🤖 AI Summary
This work proposes RouteMoA, a novel framework that addresses the high computational cost and latency of traditional Mixture-of-Agents (MoA) architectures, which suffer from dense topologies and mandatory pre-inference across all models, hindering scalability to large model pools. RouteMoA introduces the first dynamic routing mechanism that operates without pre-inference: a lightweight scorer performs coarse-grained performance prediction to dynamically select a high-potential subset of models, followed by posterior refinement through self- and cross-evaluations based on generated outputs. A multi-objective ranking strategy balances performance, cost, and latency. Extensive experiments demonstrate that RouteMoA consistently outperforms conventional MoA across diverse tasks and model scales, achieving up to 89.8% cost reduction and 63.6% lower latency in large-scale settings.
📝 Abstract
Mixture-of-Agents (MoA) improves LLM performance through layered collaboration, but its dense topology raises costs and latency. Existing methods employ LLM judges to filter responses, yet still require all models to perform inference before judging, failing to cut costs effectively. They also lack model selection criteria and struggle with large model pools, where full inference is costly and can exceed context limits. To address this, we propose RouteMoA, an efficient mixture-of-agents framework with dynamic routing.

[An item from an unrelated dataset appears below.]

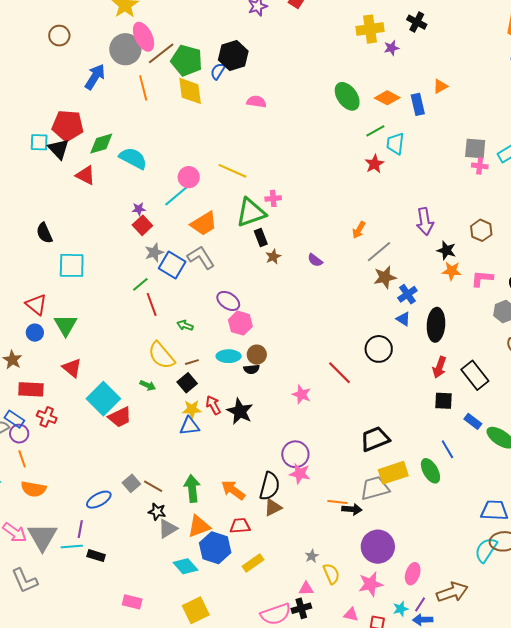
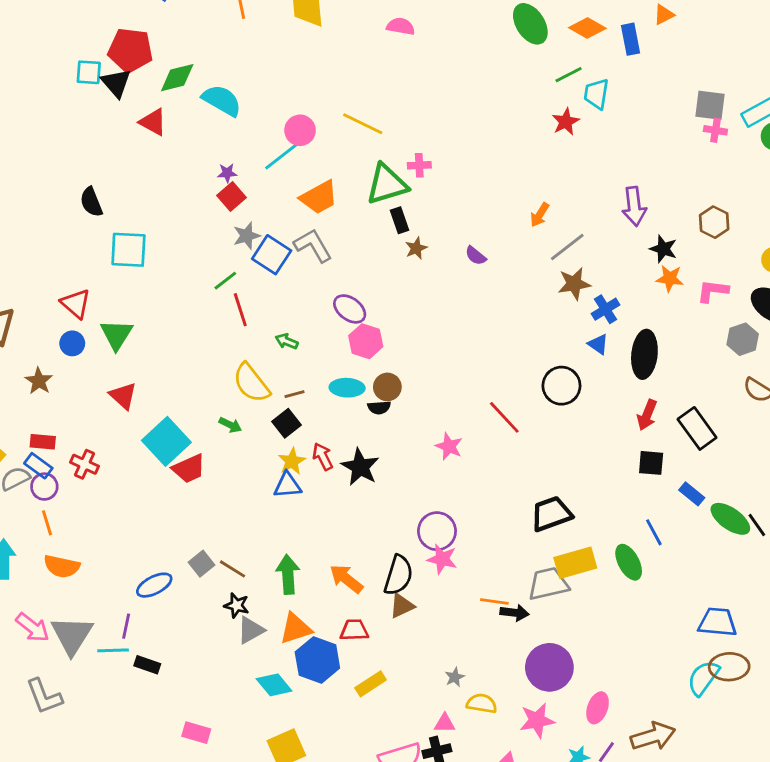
red rectangle: (31, 389) -> (43, 442), moved, size x0.7
yellow star: (192, 409) -> (292, 461), turned -30
yellow semicircle: (331, 574) -> (482, 703), turned -60

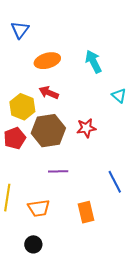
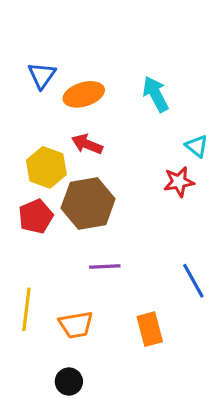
blue triangle: (20, 30) -> (42, 75), moved
red star: (86, 128) -> (179, 182), moved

It employs a lightweight scorer to perform initial screening by predicting coarse-grained performance from the query, narrowing candidates to a high-potential subset without inference. A mixture of judges then refines these scores through lightweight self- and cross-assessment based on existing model outputs, providing posterior correction without additional inference. Finally, a model ranking mechanism selects models by balancing performance, cost, and latency. RouteMoA outperforms MoA across varying tasks and model pool sizes, reducing cost by 89.8% and latency by 63.6% in the large-scale model pool.